#### DATASET EXTRACT
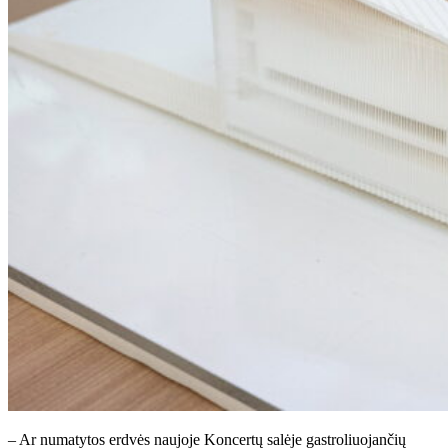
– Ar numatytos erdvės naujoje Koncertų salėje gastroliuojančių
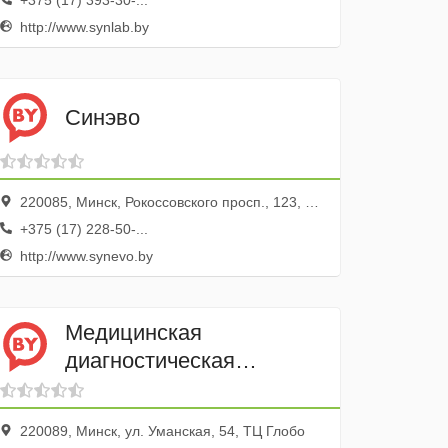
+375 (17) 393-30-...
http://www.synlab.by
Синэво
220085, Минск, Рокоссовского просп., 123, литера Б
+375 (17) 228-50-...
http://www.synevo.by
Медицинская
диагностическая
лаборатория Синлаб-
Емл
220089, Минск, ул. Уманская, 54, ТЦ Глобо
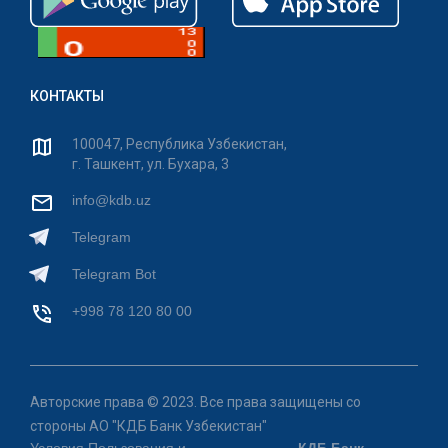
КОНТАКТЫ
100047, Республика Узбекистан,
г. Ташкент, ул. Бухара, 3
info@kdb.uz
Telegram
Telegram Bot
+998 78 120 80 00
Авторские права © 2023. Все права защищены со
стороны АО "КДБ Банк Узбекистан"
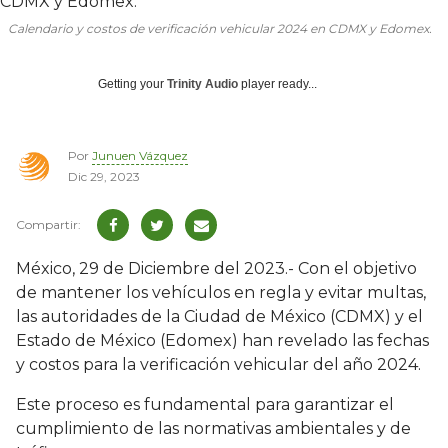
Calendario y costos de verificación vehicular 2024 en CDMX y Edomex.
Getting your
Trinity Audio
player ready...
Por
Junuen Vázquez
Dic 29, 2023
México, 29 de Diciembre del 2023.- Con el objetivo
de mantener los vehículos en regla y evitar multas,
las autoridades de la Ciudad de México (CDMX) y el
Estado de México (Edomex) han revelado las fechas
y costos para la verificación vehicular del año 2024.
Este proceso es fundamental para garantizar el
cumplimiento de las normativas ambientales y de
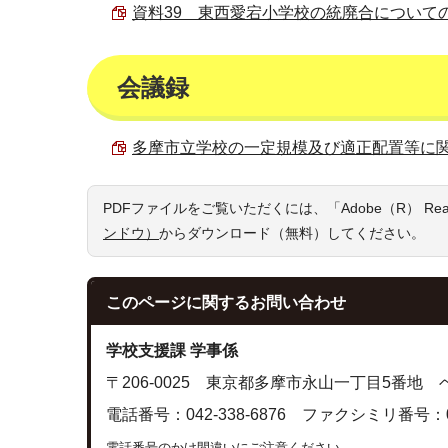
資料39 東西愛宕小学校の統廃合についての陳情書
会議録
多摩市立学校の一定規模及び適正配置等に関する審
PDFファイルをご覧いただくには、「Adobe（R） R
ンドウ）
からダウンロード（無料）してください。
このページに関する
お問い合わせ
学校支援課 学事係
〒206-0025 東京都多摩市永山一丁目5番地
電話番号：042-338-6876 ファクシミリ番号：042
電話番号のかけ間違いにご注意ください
########
#### DATASET EXTRACT
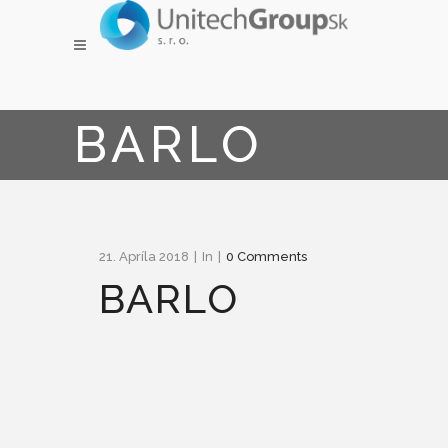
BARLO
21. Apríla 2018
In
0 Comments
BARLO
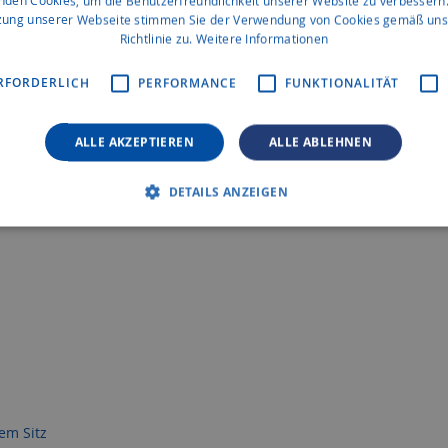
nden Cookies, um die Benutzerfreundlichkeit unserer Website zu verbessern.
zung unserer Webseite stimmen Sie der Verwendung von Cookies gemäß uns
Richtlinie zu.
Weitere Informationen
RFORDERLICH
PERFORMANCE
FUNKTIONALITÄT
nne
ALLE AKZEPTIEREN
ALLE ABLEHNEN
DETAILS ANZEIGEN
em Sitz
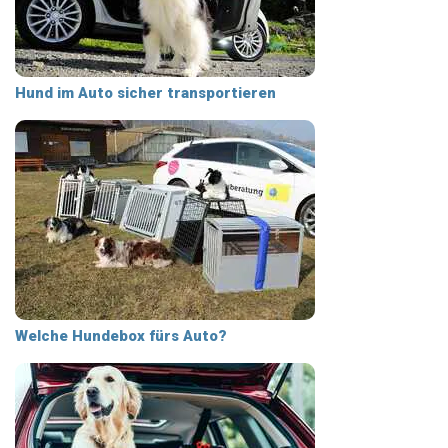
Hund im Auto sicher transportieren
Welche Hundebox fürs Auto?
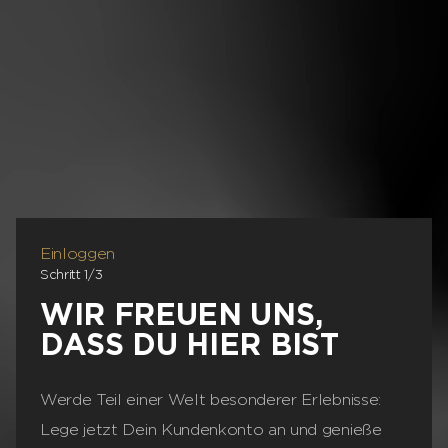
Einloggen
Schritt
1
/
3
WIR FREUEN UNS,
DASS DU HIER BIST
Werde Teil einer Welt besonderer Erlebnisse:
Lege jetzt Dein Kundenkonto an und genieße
########
# WORK ITEM:
Write out exactly the lines above between the one with "RFORDERLICH" and the one with "Lege jetzt Dein Kundenkonto an und genieße", inclusive, with pictures left out.

# RESPONSE BOX:
RFORDERLICH
PERFORMANCE
FUNKTIONALITÄT
nne
ALLE AKZEPTIEREN
ALLE ABLEHNEN
DETAILS ANZEIGEN
em Sitz
Hund im Auto sicher transportieren
Welche Hundebox fürs Auto?
Einloggen
Schritt
1
/
3
WIR FREUEN UNS,
DASS DU HIER BIST
Werde Teil einer Welt besonderer Erlebnisse:
Lege jetzt Dein Kundenkonto an und genieße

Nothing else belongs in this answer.